(TASK TO CARRY OUT): Your answer must be the exact lines from the one holding "Cadastre-se na Newsletter do Bnews" through the last line of the records below, with no pictures.

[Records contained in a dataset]
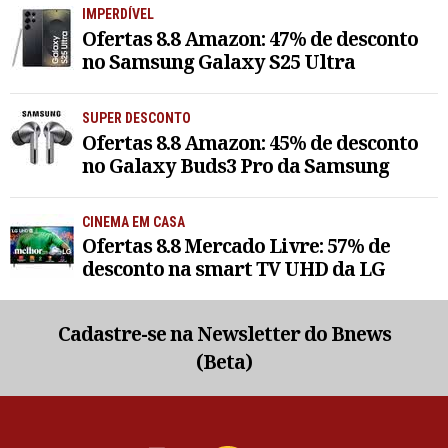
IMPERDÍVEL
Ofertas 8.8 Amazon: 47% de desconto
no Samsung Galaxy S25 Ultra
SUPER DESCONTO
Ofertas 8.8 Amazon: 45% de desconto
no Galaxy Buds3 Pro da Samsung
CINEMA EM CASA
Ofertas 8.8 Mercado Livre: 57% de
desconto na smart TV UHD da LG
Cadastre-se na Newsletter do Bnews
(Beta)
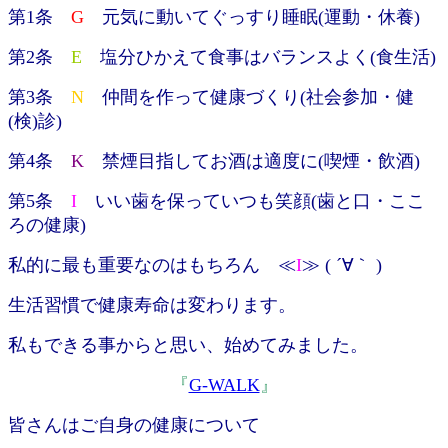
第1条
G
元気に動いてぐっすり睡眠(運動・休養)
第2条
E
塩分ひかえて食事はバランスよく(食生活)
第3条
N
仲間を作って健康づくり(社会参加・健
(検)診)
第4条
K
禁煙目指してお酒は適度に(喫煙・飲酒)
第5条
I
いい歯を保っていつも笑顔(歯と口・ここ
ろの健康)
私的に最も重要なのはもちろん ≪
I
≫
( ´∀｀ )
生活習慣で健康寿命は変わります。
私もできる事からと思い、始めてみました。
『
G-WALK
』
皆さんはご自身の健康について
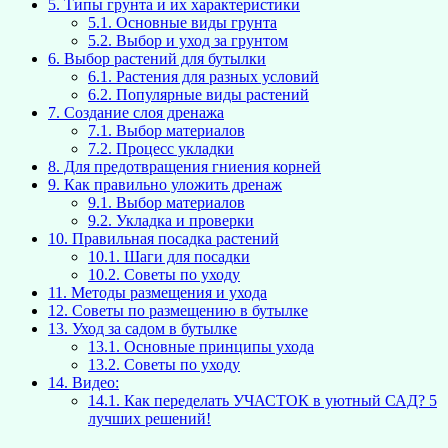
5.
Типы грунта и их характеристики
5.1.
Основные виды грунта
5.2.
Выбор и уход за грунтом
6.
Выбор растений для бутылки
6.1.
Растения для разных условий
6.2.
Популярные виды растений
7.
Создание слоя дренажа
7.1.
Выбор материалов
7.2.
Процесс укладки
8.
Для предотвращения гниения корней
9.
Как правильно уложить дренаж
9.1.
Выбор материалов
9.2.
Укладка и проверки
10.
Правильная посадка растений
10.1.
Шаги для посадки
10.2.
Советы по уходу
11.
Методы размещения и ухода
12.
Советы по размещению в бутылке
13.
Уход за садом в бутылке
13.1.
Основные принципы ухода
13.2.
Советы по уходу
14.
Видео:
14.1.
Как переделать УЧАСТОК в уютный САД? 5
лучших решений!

(EXERCISE RESPONSE):
Cadastre-se na Newsletter do Bnews
(Beta)
第1条
G
元気に動いてぐっすり睡眠(運動・休養)
第2条
E
塩分ひかえて食事はバランスよく(食生活)
第3条
N
仲間を作って健康づくり(社会参加・健
(検)診)
第4条
K
禁煙目指してお酒は適度に(喫煙・飲酒)
第5条
I
いい歯を保っていつも笑顔(歯と口・ここ
ろの健康)
私的に最も重要なのはもちろん ≪
I
≫
( ´∀｀ )
生活習慣で健康寿命は変わります。
私もできる事からと思い、始めてみました。
『
G-WALK
』
皆さんはご自身の健康について
5.
Типы грунта и их характеристики
5.1.
Основные виды грунта
5.2.
Выбор и уход за грунтом
6.
Выбор растений для бутылки
6.1.
Растения для разных условий
6.2.
Популярные виды растений
7.
Создание слоя дренажа
7.1.
Выбор материалов
7.2.
Процесс укладки
8.
Для предотвращения гниения корней
9.
Как правильно уложить дренаж
9.1.
Выбор материалов
9.2.
Укладка и проверки
10.
Правильная посадка растений
10.1.
Шаги для посадки
10.2.
Советы по уходу
11.
Методы размещения и ухода
12.
Советы по размещению в бутылке
13.
Уход за садом в бутылке
13.1.
Основные принципы ухода
13.2.
Советы по уходу
14.
Видео:
14.1.
Как переделать УЧАСТОК в уютный САД? 5
лучших решений!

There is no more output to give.